メニューを見れば、見るからに酒が進みそうなアテ系からしっかり系のものまで、30品以上の単品料理が。酒好きを自称する杉本氏だけあって、飲ん兵衛の気持ちを実に巧みにくすぐるラインナップだ。これほどの品数も、移転後、店の規模を大きくしたことで実現できた。以前の『杉もと』とは、格段にパワーアップしているのがもうお分かりだろう。
レアものの日本酒がずらり。片っ端から制覇したくなる日本酒リストもあり!
さて、『杉もと』で忘れていはいけないのが日本酒の存在だ。こだわりの酒造りで知られる秋田・齋彌酒造の「雪の芽舎」は、酒の味と杜氏の信念に惚れ込んだ杉本氏自ら熱烈にラブコールを送り、オリジナルラベルの限定酒を別注。
また福島の「会津錦」という小規模の蔵で醸される「Q[ku]」は、杉本氏自身が企画から関わって造られた酒で、地元の「天のつぶ」という品種の米を使用した珍しいものだ。氏曰く「まるでご飯を炊いたときの湯気のような香りと、いい米をゆっくり噛み締めたときのような自然な甘みがある酒」。

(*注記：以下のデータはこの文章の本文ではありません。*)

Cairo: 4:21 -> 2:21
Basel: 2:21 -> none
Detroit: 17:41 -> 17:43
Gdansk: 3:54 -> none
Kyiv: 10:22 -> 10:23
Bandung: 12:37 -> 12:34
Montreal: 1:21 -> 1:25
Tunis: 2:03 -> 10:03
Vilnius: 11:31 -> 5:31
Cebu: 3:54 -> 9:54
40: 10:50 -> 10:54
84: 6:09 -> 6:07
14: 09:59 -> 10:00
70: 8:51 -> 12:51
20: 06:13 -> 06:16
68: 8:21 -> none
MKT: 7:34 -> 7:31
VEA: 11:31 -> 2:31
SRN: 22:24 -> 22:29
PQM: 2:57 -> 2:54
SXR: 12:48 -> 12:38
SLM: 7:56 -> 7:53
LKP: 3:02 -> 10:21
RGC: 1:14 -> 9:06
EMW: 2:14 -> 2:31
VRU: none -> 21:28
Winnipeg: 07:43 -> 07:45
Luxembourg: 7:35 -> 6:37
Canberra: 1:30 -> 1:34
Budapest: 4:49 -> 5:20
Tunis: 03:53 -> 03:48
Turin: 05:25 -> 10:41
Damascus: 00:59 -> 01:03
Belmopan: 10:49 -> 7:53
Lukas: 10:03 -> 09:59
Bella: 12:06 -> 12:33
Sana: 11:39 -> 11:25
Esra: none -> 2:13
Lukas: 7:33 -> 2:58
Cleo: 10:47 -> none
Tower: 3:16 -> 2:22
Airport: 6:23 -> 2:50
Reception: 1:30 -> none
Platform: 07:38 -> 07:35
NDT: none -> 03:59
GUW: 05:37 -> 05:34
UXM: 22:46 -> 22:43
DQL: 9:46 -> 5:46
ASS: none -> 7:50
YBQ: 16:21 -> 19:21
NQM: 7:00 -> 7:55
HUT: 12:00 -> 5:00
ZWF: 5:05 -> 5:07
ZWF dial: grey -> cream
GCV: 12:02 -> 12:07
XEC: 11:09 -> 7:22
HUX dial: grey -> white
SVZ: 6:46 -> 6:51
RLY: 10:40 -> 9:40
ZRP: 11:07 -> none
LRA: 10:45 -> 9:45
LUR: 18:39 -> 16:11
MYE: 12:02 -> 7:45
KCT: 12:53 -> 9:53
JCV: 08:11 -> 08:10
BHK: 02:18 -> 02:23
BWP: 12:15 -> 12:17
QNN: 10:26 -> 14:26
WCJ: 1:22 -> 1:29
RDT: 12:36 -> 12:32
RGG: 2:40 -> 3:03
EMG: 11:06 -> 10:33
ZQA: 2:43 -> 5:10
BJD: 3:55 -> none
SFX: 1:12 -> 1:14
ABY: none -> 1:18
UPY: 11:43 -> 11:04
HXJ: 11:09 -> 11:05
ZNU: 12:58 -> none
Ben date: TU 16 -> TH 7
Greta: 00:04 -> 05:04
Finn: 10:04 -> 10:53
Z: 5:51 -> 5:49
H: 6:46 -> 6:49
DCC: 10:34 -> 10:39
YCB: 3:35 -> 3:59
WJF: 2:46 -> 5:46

冷酒の提供は、最大限にアロマを感じられる設計のオーストリア製「ガブリエルグラス」で。どの酒も『杉もと』の料理に合うことを前提にセレクトされ、食事のひとときをより味わい深いものにしてくれる。料理に酒に、秋の食欲を心地よく満たせる『杉もと』こそ、今行きたい珠玉の1軒といえるだろう。